Universal Part of Speech Tags
In keeping with other Universal Dependency treebanks, the Coptic dependency treebank also offers a mapping to the Universal Part of Speech tag set proposed in Petrov et al. (2012) and developed further into the version currently adopted by the UD project. However, unlike the syntactic annotation scheme, which we offer as the primary annotation guidelines for Coptic syntax, universal POS tags are very limited in their coarseness, and in many cases do not map well onto Coptic grammar. We therefore recommend the use of the Coptic specific Scriptorium tag set whenever possible. Below we list the mapping from Coptic Scriptorium to Universal POS tags, with some additional notes at the end.
|Coptic Scriptorium||Universal Tags|
The Universal POS tags do not map well onto Coptic tags in several cases; in all instances, the attempt has been made to choose the nearest category, especially with syntactic function in mind. The objective is to create dependency trees that connect similar categories to those of other languages.
Most tripartite conjugation bases have been mapped to either auxiliaries (
AUX), if they are main clause conjugations (past auxiliary APST, aorist AAOR, etc.) or not the main conjugation morpheme (e.g. future marker FUT, which may join a durative conjugation or irrealis preterit). For the subordinate conjugations (APREC, ALIM), the universal tag
SCONJ (subordinating conjunction) is used.

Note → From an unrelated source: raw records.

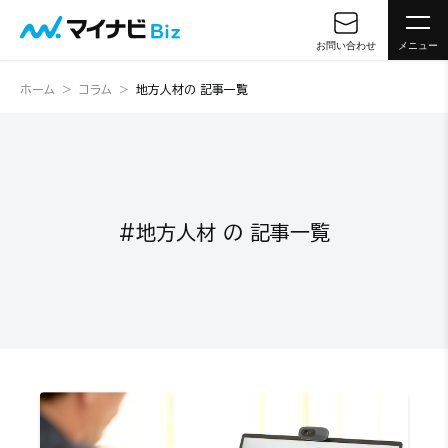
お問い合わせ
メニュー
ホーム
コラム
地方人材の 記事一覧
#地方人材 の 記事一覧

The category IMOD is cast as a form of
ADV. While the alternatives of
ADP (adposition) or
PART (particle) are semantically appealing, the mapping to
ADV best represents their sentential function and parallels the dependency label advmod. Note that this results in some adverbs carrying determiners, which is rather odd in terms of underlying categories for the syntax trees. It is perhaps similar to some extent to situations with the Stanford Typed label npadvmod, with the distinction that Coptic IMODs only attach to pronouns, never nouns.
The existential predicates (EXIST) have been mapped as
VERB, whereas the copula (COP) is mapped to
PTC, since unlike in the case of existence, it does not contain the actual predicate, and is also absent in the interlocutive patterns.
Finally the converters have been treated similarly to conjugation bases, although they co-occur with the bases. Subordinate converters (CCIRC, CREL) are treated as
SCONJ, while (potentially) main clause converters (CFOC, CPRET) are tagged as
AUX. In all cases, we stress that these are not ideal tag assignments, but ones that aim to stay closest to the limited universal tag set’s behavior. For all new projects we recommend using Scriptorium tags and converting automatically to universal tags if necessary.